### Your assignment
Every line below that holds the string "most" must be copied.

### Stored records
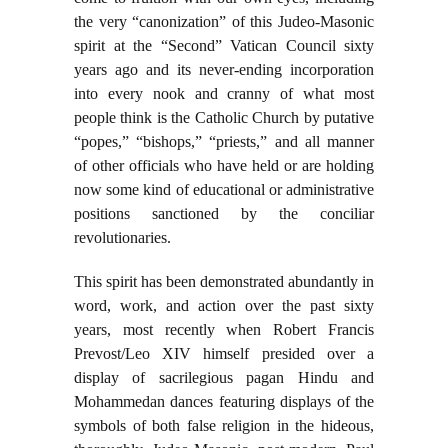
the very “canonization” of this Judeo-Masonic
spirit at the “Second” Vatican Council sixty
years ago and its never-ending incorporation
into every nook and cranny of what most
people think is the Catholic Church by putative
“popes,” “bishops,” “priests,” and all manner
of other officials who have held or are holding
now some kind of educational or administrative
positions sanctioned by the conciliar
revolutionaries.
This spirit has been demonstrated abundantly in
word, work, and action over the past sixty
years, most recently when Robert Francis
Prevost/Leo XIV himself presided over a
display of sacrilegious pagan Hindu and
Mohammedan dances featuring displays of the
symbols of both false religion in the hideous,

### Exercise output
into every nook and cranny of what most
years, most recently when Robert Francis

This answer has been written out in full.